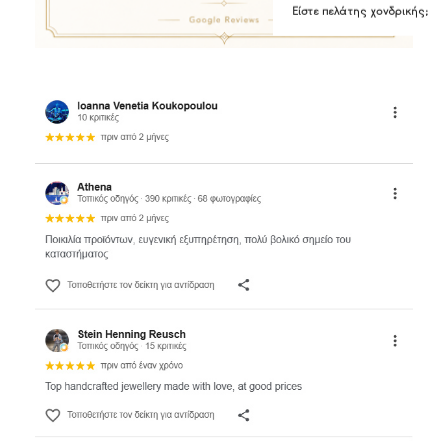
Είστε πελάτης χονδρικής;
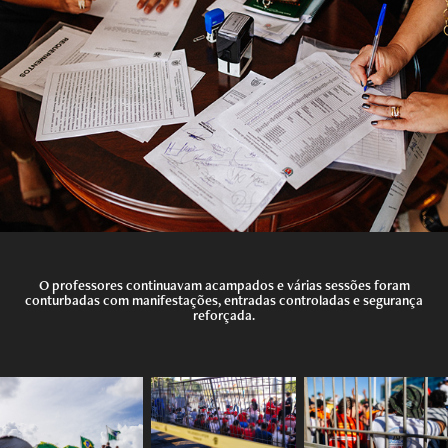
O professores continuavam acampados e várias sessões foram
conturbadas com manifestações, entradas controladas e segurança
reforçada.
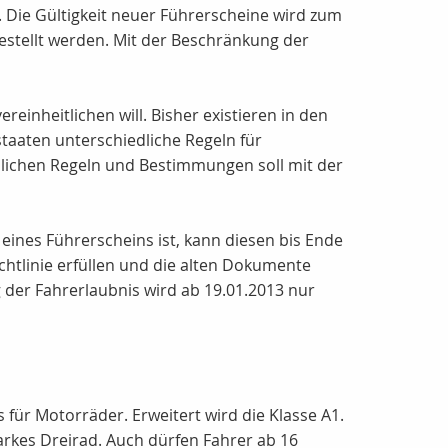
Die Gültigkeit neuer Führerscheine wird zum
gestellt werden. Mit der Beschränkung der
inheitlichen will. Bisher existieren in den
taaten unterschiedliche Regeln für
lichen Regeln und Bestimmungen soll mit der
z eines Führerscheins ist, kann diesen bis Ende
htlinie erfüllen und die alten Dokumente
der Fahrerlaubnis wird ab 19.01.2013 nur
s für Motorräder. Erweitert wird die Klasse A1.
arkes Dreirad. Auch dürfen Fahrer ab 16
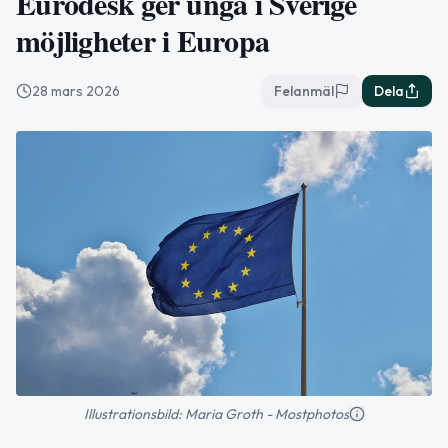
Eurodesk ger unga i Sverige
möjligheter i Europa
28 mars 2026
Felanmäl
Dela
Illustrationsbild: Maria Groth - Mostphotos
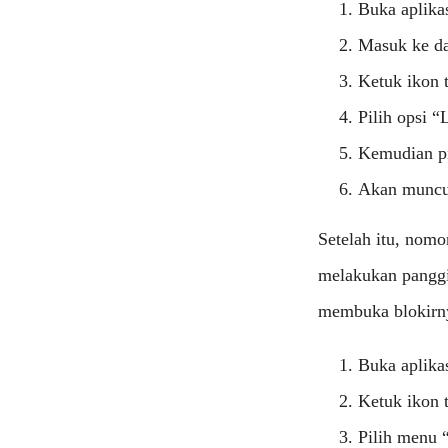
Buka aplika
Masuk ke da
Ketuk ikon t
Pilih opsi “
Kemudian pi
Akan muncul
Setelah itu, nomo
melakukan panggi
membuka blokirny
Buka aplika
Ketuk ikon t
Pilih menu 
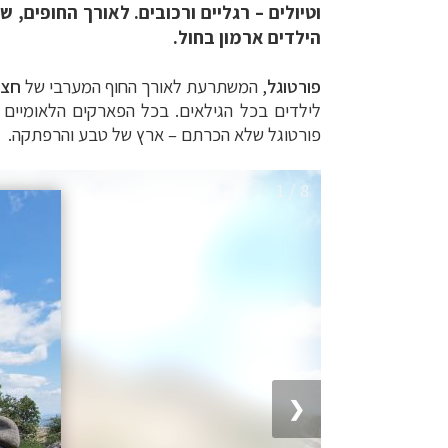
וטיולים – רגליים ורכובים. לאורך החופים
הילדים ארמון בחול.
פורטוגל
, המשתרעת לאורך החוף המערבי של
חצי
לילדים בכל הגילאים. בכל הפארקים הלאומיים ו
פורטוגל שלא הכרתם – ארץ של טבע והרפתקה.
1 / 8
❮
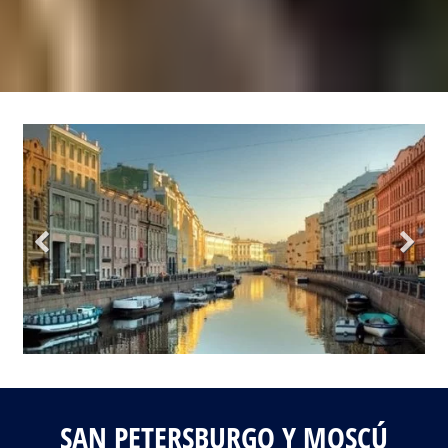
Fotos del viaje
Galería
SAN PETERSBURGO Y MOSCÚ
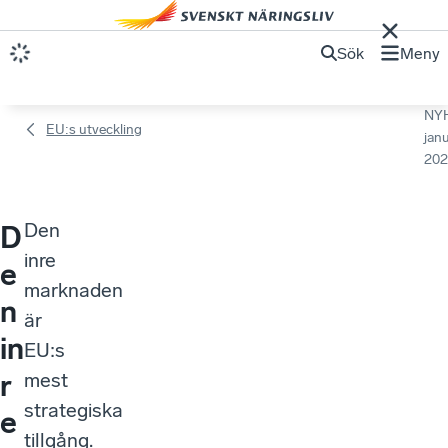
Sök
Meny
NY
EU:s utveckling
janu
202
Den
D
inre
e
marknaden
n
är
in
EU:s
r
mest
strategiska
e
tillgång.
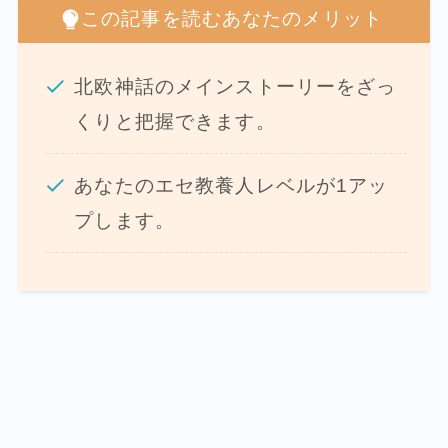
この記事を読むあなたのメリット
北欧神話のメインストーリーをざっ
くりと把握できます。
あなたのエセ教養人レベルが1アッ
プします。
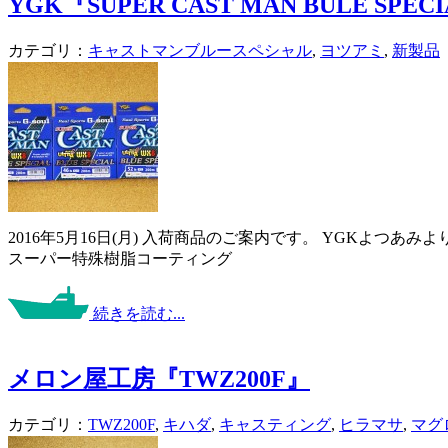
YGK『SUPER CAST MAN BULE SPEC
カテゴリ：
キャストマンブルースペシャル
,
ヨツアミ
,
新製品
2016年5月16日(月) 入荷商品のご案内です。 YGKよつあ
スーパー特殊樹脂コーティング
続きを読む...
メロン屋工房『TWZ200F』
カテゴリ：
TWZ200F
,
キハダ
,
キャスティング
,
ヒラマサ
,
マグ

PROBLEM REQUIREMENTS:
Scan the data above; copy every line where "לאורך" appears.

SOLUTION FOR THIS PROBLEM:
וטיולים – רגליים ורכובים. לאורך החופים
, המשתרעת לאורך החוף המערבי של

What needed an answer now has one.